*** Data under study ***

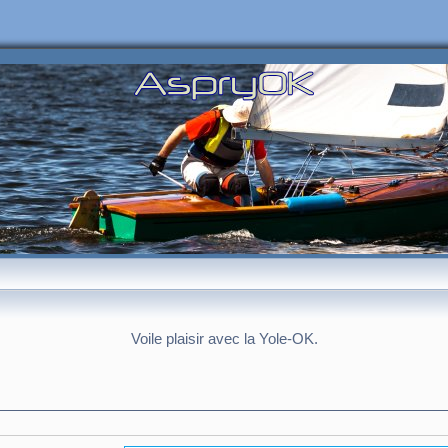
Voile plaisir avec la Yole-OK.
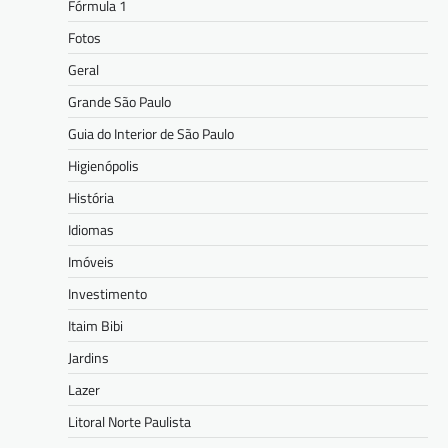
Fórmula 1
Fotos
Geral
Grande São Paulo
Guia do Interior de São Paulo
Higienópolis
História
Idiomas
Imóveis
Investimento
Itaim Bibi
Jardins
Lazer
Litoral Norte Paulista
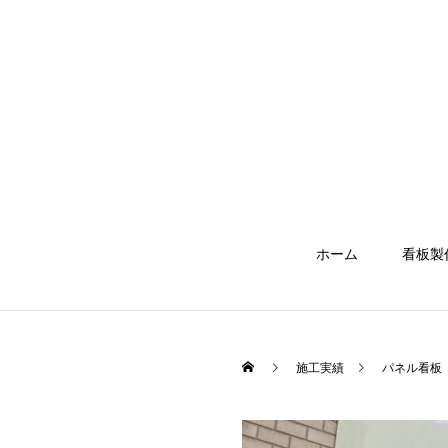
ホーム
看板製
施工実績
パネル看板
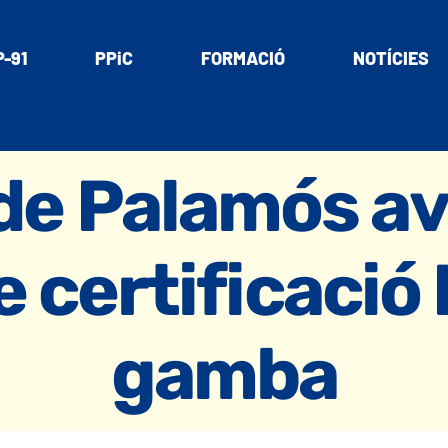
-91
PPiC
FORMACIÓ
NOTÍCIES
de Palamós av
 certificació
gamba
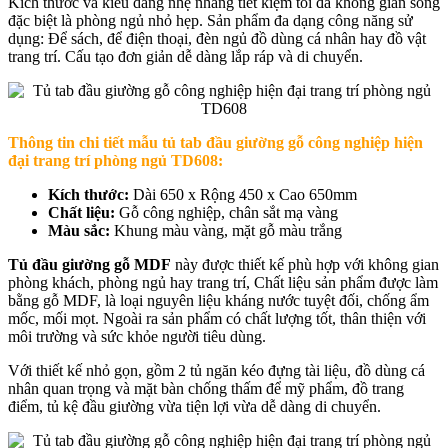
Kích thước và kiểu dáng nhẹ nhàng tiết kiệm tối đa không gian sống
đặc biệt là phòng ngủ nhỏ hẹp. Sản phẩm đa dạng công năng sử
dụng: Để sách, để điện thoại, đèn ngủ đồ dùng cá nhân hay đồ vật
trang trí. Cấu tạo đơn giản dễ dàng lắp ráp và di chuyển.
Thông tin chi tiết mẫu t
ủ tab đầu giường gỗ công nghiệp hiện
đại trang trí phòng ngủ TD608
:
Kích thước:
Dài 650 x Rộng 450 x Cao 650mm
Chất liệu:
Gỗ công nghiệp, chân sắt mạ vàng
Màu sắc:
Khung màu vàng, mặt gỗ màu trắng
Tủ đầu giường gỗ MDF
này được thiết kế phù hợp với không gian
phòng khách, phòng ngủ hay trang trí, Chất liệu sản phẩm được làm
bằng gỗ MDF, là loại nguyên liệu kháng nước tuyệt đối, chống ẩm
mốc, mối mọt. Ngoài ra sản phẩm có chất lượng tốt, thân thiện với
môi trường và sức khỏe người tiêu dùng.
Với thiết kế nhỏ gọn, gồm 2 tủ ngăn kéo đựng tài liệu, đồ dùng cá
nhân quan trọng và mặt bàn chống thấm để mỹ phẩm, đồ trang
điểm, tủ kệ đầu giường vừa tiện lợi vừa dễ dàng di chuyển.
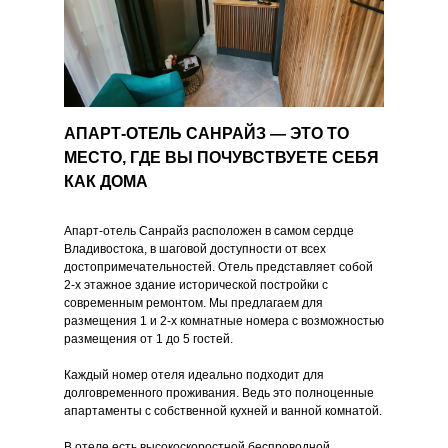
АПАРТ-ОТЕЛЬ САНРАЙЗ — ЭТО ТО
МЕСТО, ГДЕ ВЫ ПОЧУВСТВУЕТЕ СЕБЯ
КАК ДОМА
Апарт-отель Санрайз расположен в самом сердце
Владивостока, в шаговой доступности от всех
достопримечательностей. Отель представляет собой
2-х этажное здание исторической постройки с
современным ремонтом. Мы предлагаем для
размещения 1 и 2-х комнатные номера с возможностью
размещения от 1 до 5 гостей.
Каждый номер отеля идеально подходит для
долговременного проживания. Ведь это полноценные
апартаменты с собственной кухней и ванной комнатой.
В отеле есть высокоскоростной беспроводной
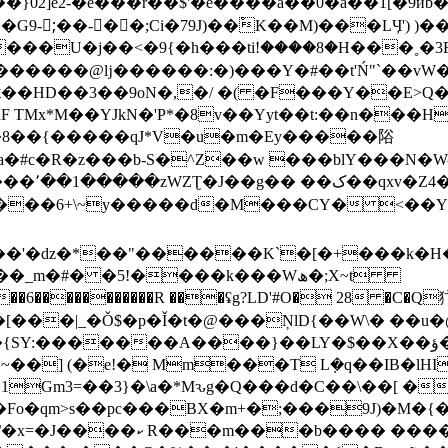
]e2-�e���r��$'�e��� �a��0�a��1[
9-;ِ��-��;Ci�79J)��ْK��M)���LӋ') 
���U�ј��<�9{�h���tiؗ!����8�H���˳�
���@ǉ������:�)���Y�#��t'Ń"`��vW�R�cE�
�ԟ��HD��3��9oN�,�/ �( �F���Y��E>
 TMx*M��YJkN�'P*�8v��Yyt��t:��n���HRJ
B�8��{�����qJ*V�u�m�Ey�����䧍
��g�� ��ک��qxv�Z4�k���#"��ZS��5� *敞
K���6+\~y�����d�M���CY� <��Y��>
�#� �5!����k���Wھ�;X~t
�Ā��[���|_�Ǒ$�p�Ǐ�t�@���ŅlD{��W\� ��
:�������A����}��LY�$��X��ؤ��P�<�������L����|
�1Gm3=��3}�\a�*Mԅg�Q���d�C��\��[ �
BX�m+�;���9J)�M�{��b�و*U�:����-۞�׵ �J���ڻ�,݃�
�}���ް��9�T� s�E��e���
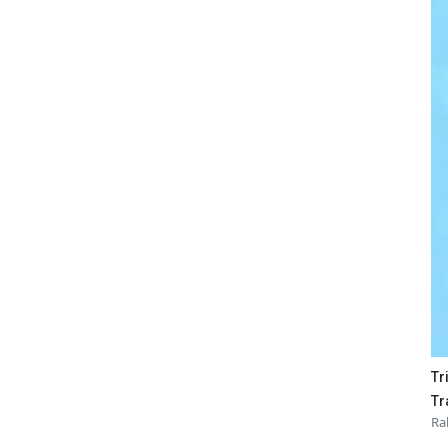
Tr
Tr
Ra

*** End of Data under study ***

> Work request
Transcribe exactly, with no pictures, the lines running from the first line of the material through the line holding "dụng: Để sách, để".

> Solution
Voile plaisir avec la Yole-OK.
Fórmula 1
Fotos
Geral
Grande São Paulo
Guia do Interior de São Paulo
Higienópolis
História
Idiomas
Imóveis
Investimento
Itaim Bibi
Jardins
Lazer
Litoral Norte Paulista
ホーム
看板製
施工実績
パネル看板
-91
PPiC
FORMACIÓ
NOTÍCIES
de Palamós av
 certificació
gamba
Kích thước và kiểu dáng nhẹ nhàng tiết kiệm tối đa không gian sống
đặc biệt là phòng ngủ nhỏ hẹp. Sản phẩm đa dạng công năng sử
dụng: Để sách, để điện thoại, đèn ngủ đồ dùng cá nhân hay đồ vật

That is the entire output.